5. The minocycline hydrochloride-melatonin compound colon-targeting capsule according to claim 1, characterized in that, The plasticizer is prepared by the following process: Phthalic acid, 1-(3-dimethylaminopropyl)-3-ethylcarbodiimide hydrochloride, 4-dimethylaminopyridine and 4-hydroxy-2-pyrrolidone were added to acetonitrile, reacted under heating conditions, and the plasticizer was obtained after purification.
6. The minocycline hydrochloride-melatonin compound colon-targeting capsule according to claim 5, characterized in that, The molar ratio of phthalic acid, 1-(3-dimethylaminopropyl)-3-ethylcarbodiimide hydrochloride, 4-dimethylaminopyridine, and 4-hydroxy-2-pyrrolidone is 1:(2.5-2.8):(5-5.6):(2-2.5); the heating temperature is 40-60°C, and the reaction time is 0.5-1.5 h.
7. The minocycline hydrochloride-melatonin compound colon-targeting capsule according to claim 1, characterized in that, The filler is selected from lactose and microcrystalline cellulose; both adhesive I and adhesive II are povidone K30; the light-blocking agent is titanium dioxide; the slow-release agent is selected from polyacrylate and ethyl cellulose; and the pore-forming agent is selected from polysorbate and polyethylene glycol 6000.
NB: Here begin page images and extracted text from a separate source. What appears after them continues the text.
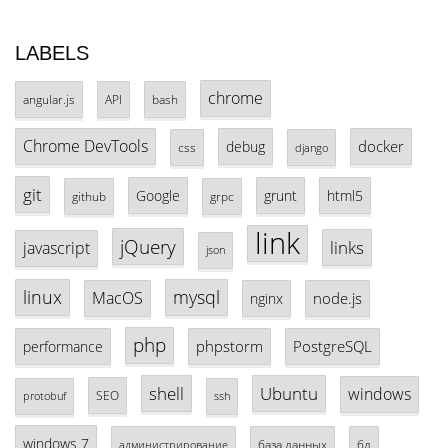
LABELS
chrome
angular.js
API
bash
Chrome DevTools
docker
debug
css
django
git
Google
grunt
html5
github
grpc
link
jQuery
links
javascript
json
linux
mysql
MacOS
node.js
nginx
php
phpstorm
PostgreSQL
performance
shell
Ubuntu
windows
SEO
protobuf
ssh
windows 7
база данных
бд
администрирование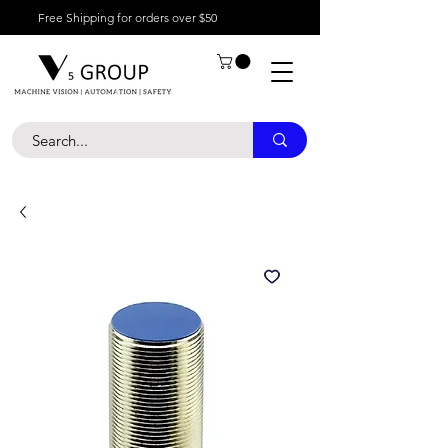
Free Shipping for orders over $50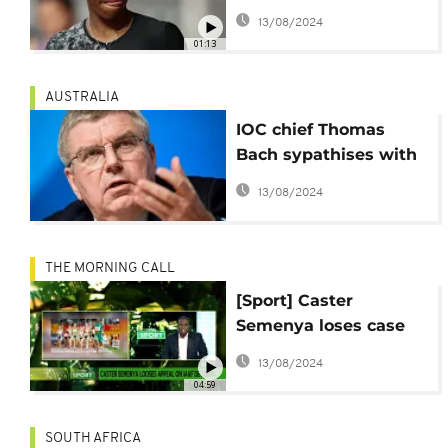
accept IAAF ruling
13/08/2024
01:13
AUSTRALIA
IOC chief Thomas
Bach sypathises with
Semenya over CAS
13/08/2024
ruling
THE MORNING CALL
[Sport] Caster
Semenya loses case
against IAAF
13/08/2024
04:59
SOUTH AFRICA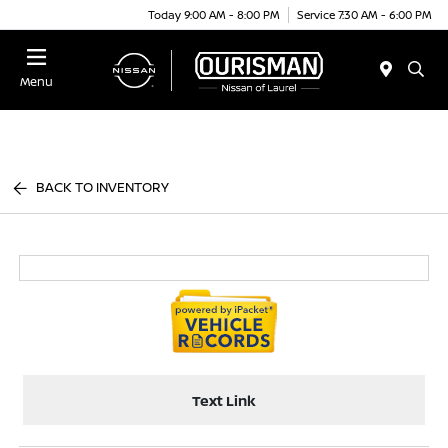
Today 9:00 AM - 8:00 PM
Service 7:30 AM - 6:00 PM
Menu
BACK TO INVENTORY
Text Link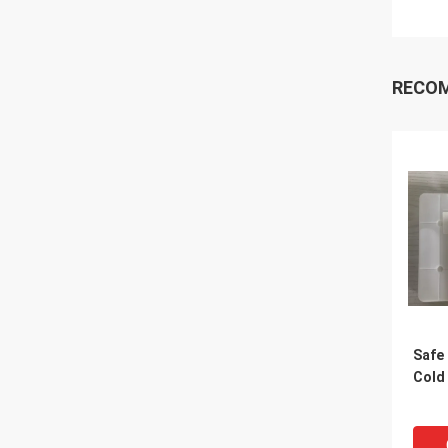
RECO
Safe 
Cold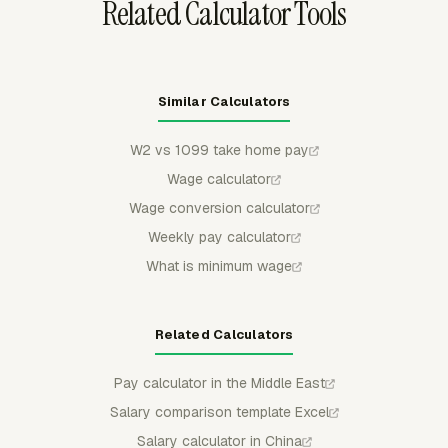
Related Calculator Tools
Similar Calculators
W2 vs 1099 take home pay
Wage calculator
Wage conversion calculator
Weekly pay calculator
What is minimum wage
Related Calculators
Pay calculator in the Middle East
Salary comparison template Excel
Salary calculator in China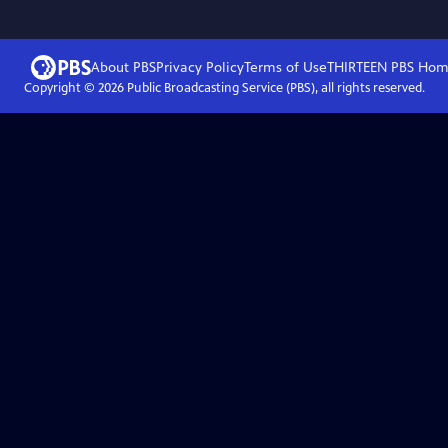
About PBS
Privacy Policy
Terms of Use
THIRTEEN PBS
Hom
Copyright ©
2026
Public Broadcasting Service (PBS), all rights reserved.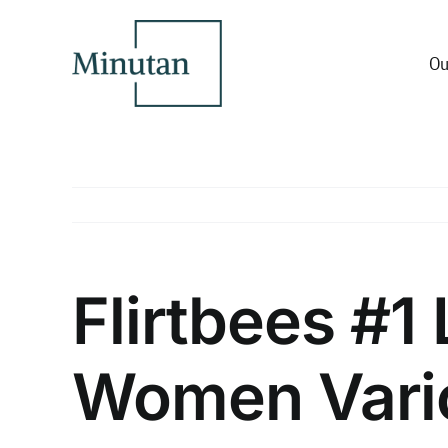
Skip
to
content
Ou
Flirtbees #1
Women Vari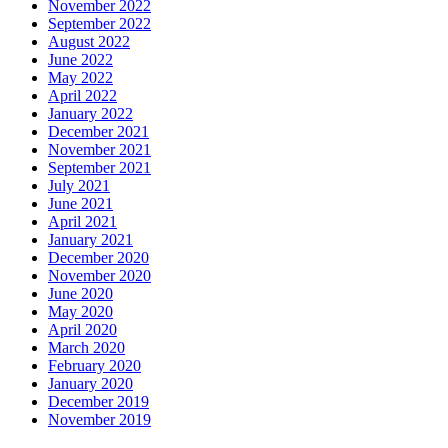
November 2022
September 2022
August 2022
June 2022
May 2022
April 2022
January 2022
December 2021
November 2021
September 2021
July 2021
June 2021
April 2021
January 2021
December 2020
November 2020
June 2020
May 2020
April 2020
March 2020
February 2020
January 2020
December 2019
November 2019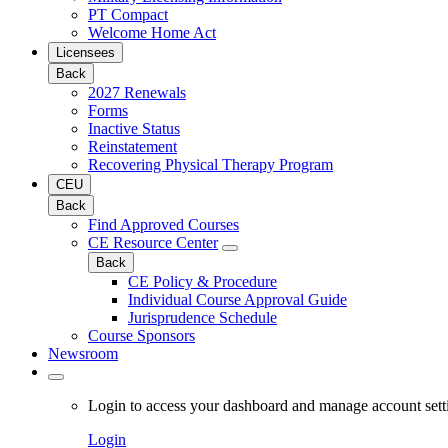
PT Compact
Welcome Home Act
Licensees
Back
2027 Renewals
Forms
Inactive Status
Reinstatement
Recovering Physical Therapy Program
CEU
Back
Find Approved Courses
CE Resource Center
Back
CE Policy & Procedure
Individual Course Approval Guide
Jurisprudence Schedule
Course Sponsors
Newsroom
Login to access your dashboard and manage account sett
Login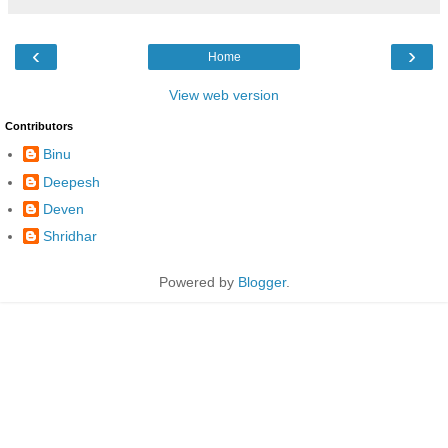
‹
›
Home
View web version
Contributors
Binu
Deepesh
Deven
Shridhar
Powered by
Blogger
.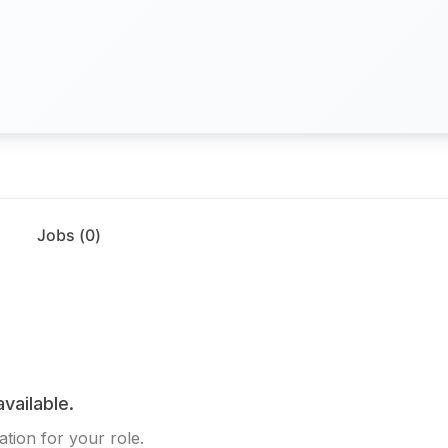
Jobs (
0
)
available.
tion for your role.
8. A method for preparing the minocycline hydrochloride-melatonin compound colon-targeting capsule according to any one of claims 1 to 7, characterized in that, Includes the following steps: (a) Preparation of the core: According to the weight proportions of each raw material in the core, minocycline hydrochloride, melatonin, filler and part of binder I are mixed to obtain mixed powder; The remaining adhesive I was dissolved in water to form an adhesive solution, which was then added to the mixed powder. After stirring, extrusion, and drying, a core was obtained. (b) Preparation of microcapsules: According to the weight proportions of each raw material in the colon-targeted sustained-release layer, binder II, pH-enzyme colon-targeted responsive agent, plasticizer, opacifier, sustained-release agent and pore-forming agent are added to an ethanol-water solution to obtain a mixture; the mixture is coated onto the surface of the drug core obtained in step (a) by a fluidized bed bottom spraying process to form a colon-targeted sustained-release layer, and microcapsules are obtained after drying; (c) Capsule preparation: The microparticles are filled into capsule shells to obtain the minocycline hydrochloride-melatonin compound colon-targeting capsules.
9. The preparation method of the minocycline hydrochloride-melatonin compound colon-targeting capsule according to claim 8, characterized in that, Each minocycline hydrochloride-melatonin compound colon-targeting capsule contains 100-120 mg of minocycline hydrochloride.